◆ Record set
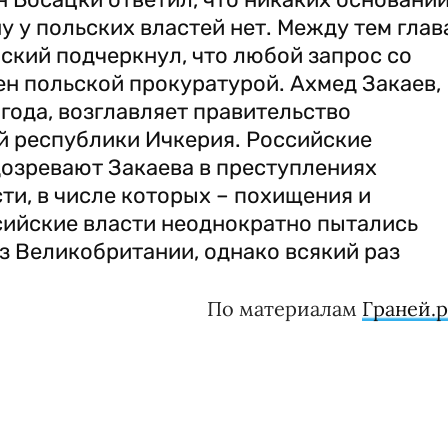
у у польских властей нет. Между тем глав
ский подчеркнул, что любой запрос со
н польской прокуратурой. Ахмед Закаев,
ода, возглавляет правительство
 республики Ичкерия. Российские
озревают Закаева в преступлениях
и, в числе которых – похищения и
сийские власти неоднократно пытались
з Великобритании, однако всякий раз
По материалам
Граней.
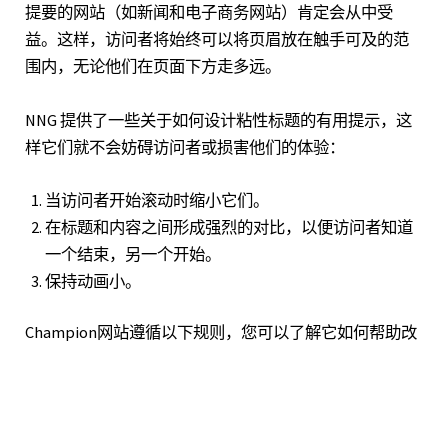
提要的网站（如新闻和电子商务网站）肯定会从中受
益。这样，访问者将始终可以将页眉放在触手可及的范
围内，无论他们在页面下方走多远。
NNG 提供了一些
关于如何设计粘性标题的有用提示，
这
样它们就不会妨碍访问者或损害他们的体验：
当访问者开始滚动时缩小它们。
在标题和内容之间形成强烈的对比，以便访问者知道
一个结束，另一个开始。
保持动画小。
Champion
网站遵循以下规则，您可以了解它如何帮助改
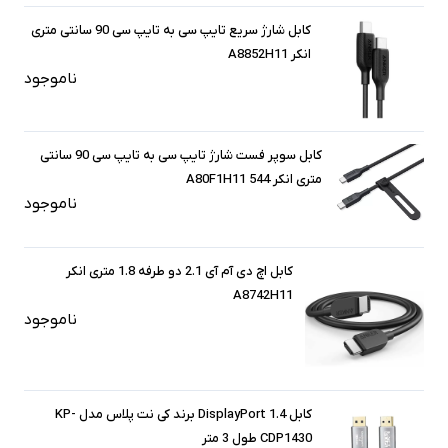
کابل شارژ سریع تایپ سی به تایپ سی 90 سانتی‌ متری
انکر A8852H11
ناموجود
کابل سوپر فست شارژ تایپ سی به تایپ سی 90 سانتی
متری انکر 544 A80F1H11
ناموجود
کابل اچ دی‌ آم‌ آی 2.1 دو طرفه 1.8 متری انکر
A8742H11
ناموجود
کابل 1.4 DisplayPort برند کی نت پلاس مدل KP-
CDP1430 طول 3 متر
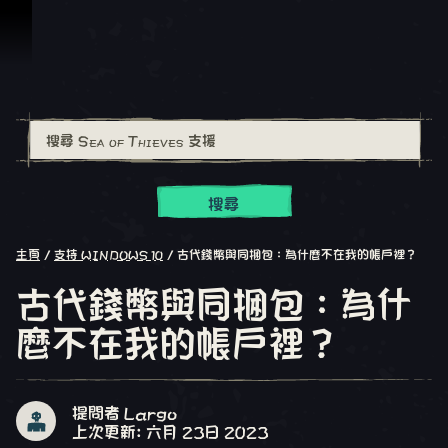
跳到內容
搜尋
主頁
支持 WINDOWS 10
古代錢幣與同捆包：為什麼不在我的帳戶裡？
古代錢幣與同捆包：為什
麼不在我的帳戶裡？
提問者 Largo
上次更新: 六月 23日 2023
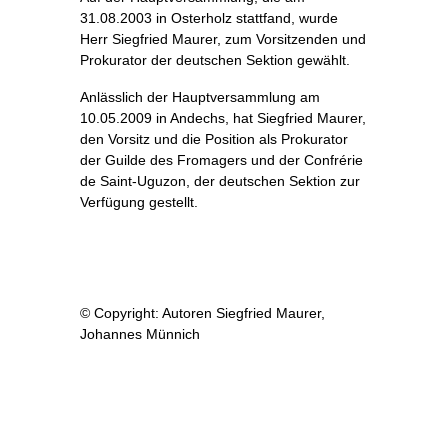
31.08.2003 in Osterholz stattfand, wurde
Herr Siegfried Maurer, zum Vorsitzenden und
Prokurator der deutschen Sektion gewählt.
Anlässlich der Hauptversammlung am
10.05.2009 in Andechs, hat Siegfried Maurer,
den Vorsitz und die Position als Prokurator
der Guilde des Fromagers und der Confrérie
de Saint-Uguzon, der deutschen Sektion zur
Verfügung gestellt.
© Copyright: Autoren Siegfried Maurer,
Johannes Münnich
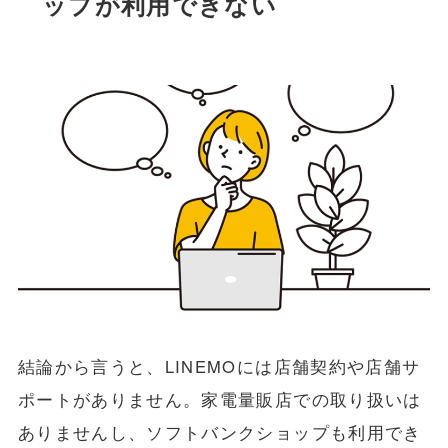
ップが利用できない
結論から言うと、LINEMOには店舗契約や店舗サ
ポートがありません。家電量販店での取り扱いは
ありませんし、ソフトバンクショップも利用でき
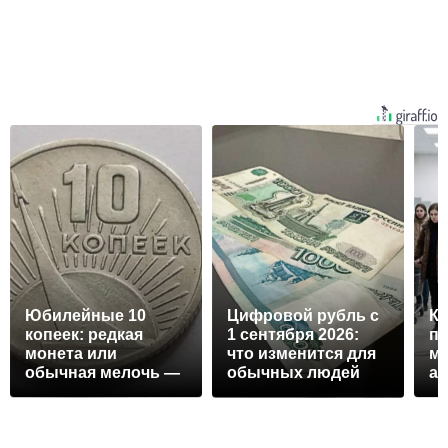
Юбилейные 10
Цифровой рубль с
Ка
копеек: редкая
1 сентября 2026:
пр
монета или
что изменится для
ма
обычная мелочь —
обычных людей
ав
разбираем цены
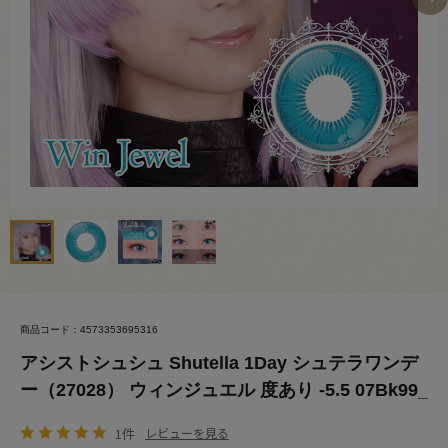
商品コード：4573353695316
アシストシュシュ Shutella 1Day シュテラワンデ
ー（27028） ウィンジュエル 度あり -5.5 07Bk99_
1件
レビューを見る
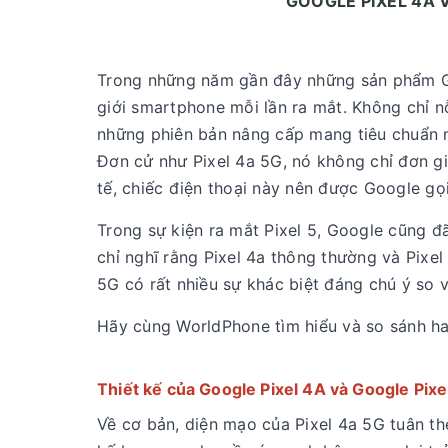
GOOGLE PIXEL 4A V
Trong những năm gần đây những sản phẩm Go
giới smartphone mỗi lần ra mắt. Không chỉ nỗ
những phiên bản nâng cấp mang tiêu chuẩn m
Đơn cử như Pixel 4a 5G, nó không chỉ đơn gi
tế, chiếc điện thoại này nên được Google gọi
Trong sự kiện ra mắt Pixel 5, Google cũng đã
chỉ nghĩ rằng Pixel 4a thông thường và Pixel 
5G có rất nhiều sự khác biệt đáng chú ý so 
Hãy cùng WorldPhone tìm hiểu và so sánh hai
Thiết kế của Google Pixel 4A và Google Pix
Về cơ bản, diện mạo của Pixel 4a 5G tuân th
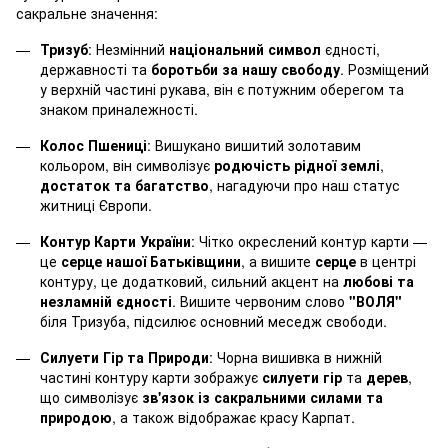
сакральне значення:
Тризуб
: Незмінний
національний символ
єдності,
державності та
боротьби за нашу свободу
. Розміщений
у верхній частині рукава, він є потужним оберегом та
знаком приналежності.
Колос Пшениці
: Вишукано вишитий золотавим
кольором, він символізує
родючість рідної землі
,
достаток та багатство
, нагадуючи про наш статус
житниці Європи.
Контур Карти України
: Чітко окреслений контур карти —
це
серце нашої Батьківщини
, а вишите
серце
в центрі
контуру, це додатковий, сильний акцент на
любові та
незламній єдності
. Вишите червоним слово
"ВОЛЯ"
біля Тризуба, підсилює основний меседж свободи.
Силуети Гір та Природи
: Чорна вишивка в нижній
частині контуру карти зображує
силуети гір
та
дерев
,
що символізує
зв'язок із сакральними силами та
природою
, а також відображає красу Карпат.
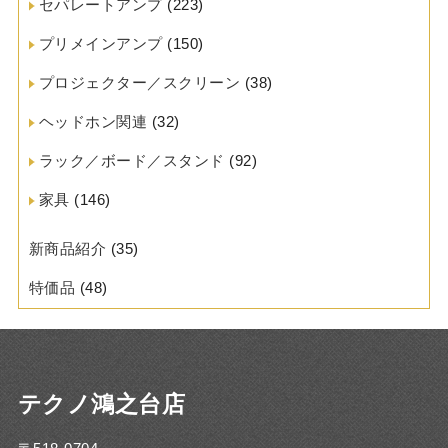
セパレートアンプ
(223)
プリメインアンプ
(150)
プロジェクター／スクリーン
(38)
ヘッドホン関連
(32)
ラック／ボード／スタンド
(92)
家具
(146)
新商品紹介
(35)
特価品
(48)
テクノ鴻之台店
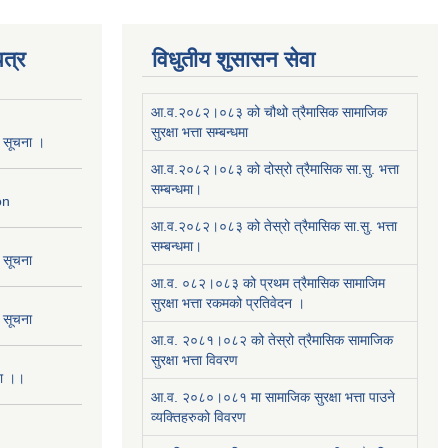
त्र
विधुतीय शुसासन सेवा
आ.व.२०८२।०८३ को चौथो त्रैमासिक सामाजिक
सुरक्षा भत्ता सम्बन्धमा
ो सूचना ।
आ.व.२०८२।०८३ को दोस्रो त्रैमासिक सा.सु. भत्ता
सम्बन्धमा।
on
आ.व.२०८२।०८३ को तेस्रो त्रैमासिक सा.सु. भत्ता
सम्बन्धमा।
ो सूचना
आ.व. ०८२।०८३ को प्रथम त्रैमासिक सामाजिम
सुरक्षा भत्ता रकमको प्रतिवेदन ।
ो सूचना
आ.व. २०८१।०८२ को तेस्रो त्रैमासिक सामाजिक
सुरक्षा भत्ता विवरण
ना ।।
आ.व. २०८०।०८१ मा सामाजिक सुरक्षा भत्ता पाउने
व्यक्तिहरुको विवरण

◆ Work to complete
Your answer should be the lines of the records that include the word "کابل".

◆ Response to this exercise
کابل شارژ سریع تایپ سی به تایپ سی 90 سانتی‌ متری
کابل سوپر فست شارژ تایپ سی به تایپ سی 90 سانتی
کابل اچ دی‌ آم‌ آی 2.1 دو طرفه 1.8 متری انکر
کابل 1.4 DisplayPort برند کی نت پلاس مدل KP-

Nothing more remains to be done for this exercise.